Abstract:
β-Thalassemia is one of the most prevalent forms of congenital blood disorders characterized by reduced hemoglobin levels with severe complications, affecting all dimensions of life. In addition, the mechanisms underlying the phenotypic heterogeneity of β-thalassemia are still poorly understood. Current standard treatment of β-thalassemia (i.e., blood transfusion, iron chelation, splenectomy, and treatment of complications) is based on symptoms of each patient. Augmentation of fetal hemoglobin (HbF) production has been an enduring therapeutic objective in β-thalassemia patients for which hydroxyurea (HU) have largely been the drug of choice and the most cost-effective approach.

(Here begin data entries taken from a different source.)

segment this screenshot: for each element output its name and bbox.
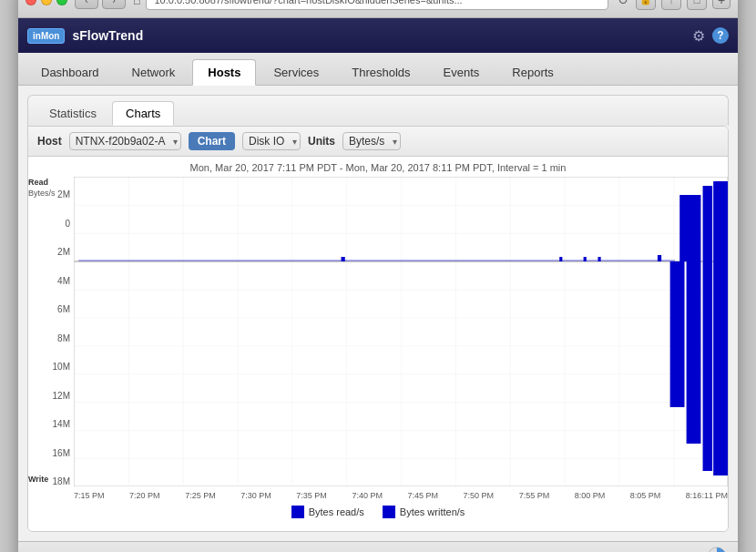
y-read-label: Read Bytes/s (28, 177, 56, 199)
close-button[interactable] (26, 0, 36, 5)
x-tick-730: 7:30 PM (240, 491, 271, 500)
svg-rect-16 (291, 506, 304, 518)
x-tick-750: 7:50 PM (464, 491, 495, 500)
x-tick-735: 7:35 PM (296, 491, 327, 500)
y-tick-8m: 8M (57, 333, 70, 343)
svg-rect-13 (703, 261, 713, 471)
chart-title: Mon, Mar 20, 2017 7:11 PM PDT - Mon, Mar… (28, 157, 728, 177)
app-title: sFlowTrend (72, 28, 143, 43)
units-select-wrapper: Bytes/s (342, 132, 401, 150)
y-tick-12m: 12M (53, 391, 70, 401)
x-tick-800: 8:00 PM (575, 491, 606, 500)
svg-rect-0 (74, 177, 728, 486)
svg-rect-17 (383, 506, 395, 518)
svg-rect-9 (703, 186, 713, 261)
minimize-button[interactable] (41, 0, 52, 5)
svg-rect-15 (78, 260, 675, 261)
x-tick-715: 7:15 PM (74, 491, 105, 500)
x-axis: 7:15 PM 7:20 PM 7:25 PM 7:30 PM 7:35 PM … (74, 489, 728, 500)
svg-rect-12 (687, 261, 701, 444)
url-text: 10.0.0.50:8087/sflowtrend/?chart=hostDis… (154, 0, 462, 5)
host-label: Host (37, 135, 62, 148)
app-header-icons: ⚙ ? (692, 27, 729, 45)
x-tick-720: 7:20 PM (129, 491, 160, 500)
back-button[interactable]: ‹ (75, 0, 98, 9)
legend-written: Bytes written/s (383, 506, 465, 518)
x-tick-816: 8:16:11 PM (686, 491, 728, 500)
x-tick-755: 7:55 PM (519, 491, 550, 500)
nav-buttons: ‹ › (75, 0, 126, 9)
chart-select[interactable]: Disk IO (242, 132, 301, 150)
address-bar-area: ⌂ 10.0.0.50:8087/sflowtrend/?chart=hostD… (133, 0, 628, 10)
back-icon: ‹ (85, 0, 88, 5)
tab-dashboard[interactable]: Dashboard (26, 59, 115, 86)
svg-rect-8 (679, 195, 700, 261)
y-tick-14m: 14M (53, 419, 70, 429)
help-icon[interactable]: ? (712, 27, 729, 44)
chart-svg (74, 177, 728, 486)
y-tick-10m: 10M (53, 362, 70, 372)
units-label: Units (308, 135, 335, 148)
new-tab-button[interactable]: + (712, 0, 730, 9)
y-tick-16m: 16M (53, 448, 70, 458)
tab-services[interactable]: Services (258, 59, 334, 86)
tab-statistics[interactable]: Statistics (36, 101, 110, 126)
share-icon[interactable]: ↑ (661, 0, 681, 10)
legend-read: Bytes read/s (291, 506, 364, 518)
tab-hosts[interactable]: Hosts (192, 59, 256, 86)
app-header: inMon sFlowTrend ⚙ ? (18, 18, 738, 53)
svg-rect-14 (713, 261, 728, 475)
tab-network[interactable]: Network (117, 59, 191, 86)
forward-button[interactable]: › (102, 0, 126, 9)
chart-body: Read Bytes/s 2M 0 2M 4M 6M 8M 10M 12M (28, 177, 728, 500)
legend-written-label: Bytes written/s (400, 506, 465, 517)
status-bar: Monitoring: switches/routers: 2, hosts: … (18, 541, 738, 552)
y-tick-2m: 2M (57, 247, 70, 257)
host-select[interactable]: NTNX-f20b9a02-A (69, 132, 181, 150)
units-select[interactable]: Bytes/s (342, 132, 401, 150)
logo-box: inMon (27, 28, 65, 44)
svg-rect-10 (713, 181, 728, 261)
sub-tabs: Statistics Charts (27, 95, 729, 126)
y-tick-2m-top: 2M (57, 189, 70, 199)
y-tick-18m: 18M (53, 476, 70, 486)
address-bar[interactable]: 10.0.0.50:8087/sflowtrend/?chart=hostDis… (146, 0, 608, 10)
x-tick-745: 7:45 PM (407, 491, 438, 500)
reload-icon[interactable]: ↻ (618, 0, 628, 7)
chart-svg-container: 7:15 PM 7:20 PM 7:25 PM 7:30 PM 7:35 PM … (74, 177, 728, 500)
legend-written-icon (383, 506, 395, 518)
status-pie-icon (707, 547, 727, 553)
browser-window: ‹ › ⌂ 10.0.0.50:8087/sflowtrend/?chart=h… (18, 0, 738, 552)
gear-icon[interactable]: ⚙ (692, 27, 705, 45)
traffic-lights (26, 0, 67, 5)
tab-events[interactable]: Events (428, 59, 495, 86)
content-area: Statistics Charts Host NTNX-f20b9a02-A C… (18, 86, 738, 541)
legend-read-icon (291, 506, 304, 518)
y-tick-6m: 6M (57, 304, 70, 314)
y-write-label: Write (28, 475, 48, 484)
home-icon[interactable]: ⌂ (133, 0, 140, 7)
forward-icon: › (112, 0, 116, 5)
app-logo: inMon sFlowTrend (27, 28, 143, 44)
main-nav: Dashboard Network Hosts Services Thresho… (18, 53, 738, 86)
y-tick-0: 0 (65, 219, 70, 229)
chart-panel: Host NTNX-f20b9a02-A Chart Disk IO Units… (27, 126, 729, 532)
controls-bar: Host NTNX-f20b9a02-A Chart Disk IO Units… (28, 127, 728, 157)
chart-area: Mon, Mar 20, 2017 7:11 PM PDT - Mon, Mar… (28, 157, 728, 531)
x-tick-725: 7:25 PM (185, 491, 216, 500)
toolbar-icons: 🔒 ↑ □ + (636, 0, 730, 10)
lock-icon[interactable]: 🔒 (636, 0, 656, 10)
chart-legend: Bytes read/s Bytes written/s (28, 500, 728, 522)
tab-charts[interactable]: Charts (112, 101, 174, 126)
tab-thresholds[interactable]: Thresholds (336, 59, 425, 86)
tab-reports[interactable]: Reports (496, 59, 569, 86)
y-axis: Read Bytes/s 2M 0 2M 4M 6M 8M 10M 12M (28, 177, 74, 500)
svg-rect-11 (670, 261, 685, 407)
host-select-wrapper: NTNX-f20b9a02-A (69, 132, 181, 150)
y-tick-4m: 4M (57, 276, 70, 286)
maximize-button[interactable] (56, 0, 67, 5)
chart-select-wrapper: Disk IO (242, 132, 301, 150)
bookmarks-icon[interactable]: □ (687, 0, 707, 10)
x-tick-740: 7:40 PM (352, 491, 383, 500)
title-bar: ‹ › ⌂ 10.0.0.50:8087/sflowtrend/?chart=h… (18, 0, 738, 18)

Advancements in metabolomics offer an efficient solution to study the complexity of diseases at the molecular level that expands treatment strategies. This study is designed on metabolite profiling to improve mechanistic understanding of phenotypic heterogeneity of β-thalassemia and hence better management of this disorder. Firstly, untargeted serum metabolites were analyzed after protein precipitation and SPE (solid phase extraction) using gas chromatography-mass spectrometry (GC-MS). 40 metabolites were identified having a significant difference between patients and control at probability of 0.05 and fold change >1.5. 17 were up-regulated while 23 were down-regulated. PCA and PLS-DA models revealed a fine separation with a sensitivity of 70% and specificity of 100% on external validation of samples. Metabolic pathway analysis revealed alteration in multiple pathways.
Then, a follow up metabolomics study on the serum of 40 β-thalassemia patients before and after HU administration was done along with 70 other HU treated samples and healthy controls. The HU treated patients were further classified into good (GR), partial (PR) and non-responders (NR) according to their response. 25 metabolites that were altered before HU therapy at p ≤0.05 and fold change >2.0 in β-thalassemia patients; started reverting towards healthy after HU treatment. Metabolic pathway analysis also revealed that metabolism of linoleic acid, glycerolipid, glycerophospholipid, galactose, fatty acid biosynthesis, metabolism and their elongation in mitochondria were also reverted after HU therapy.
As fatty acids (FAs) are not only involved in maintaining membrane integrity but also have biological activities that influence cell and tissue metabolism, function, and responsiveness to hormonal and other signals. Therefore, finally targeted quantification of thirteen free fatty acids was carried out to disclose the prognosis of HU in β-thalassemia using the combination of random forest (RF) with gas chromatography-multiple reaction monitoring-mass spectrometry (GC-MRM-MS). Docosanoic acid (C22:0) was most significantly altered in β-thalassemia as compared to healthy while erucic acid (C22:1 Δcis-13) can be used as potential marker of HU prognosis because its level became significantly dissimilar in same patients in response to HU. However, all three groups i.e. healthy, β-thalassemia and β-thalassemia after HU treatment differ because of nervonic acid (C24:1 Δcis-15). Moreover, HU therapy also increased apo A1 and decreased apo B protein levels. In inference, we noticed that HU therapy not only reduces need of blood transfusion in β-thalassemia but also rectifies the serum fatty acid profile and lowered the apolipoproteins ratio (apo B/apo A1), thus reducing the risk of CVD in these patients.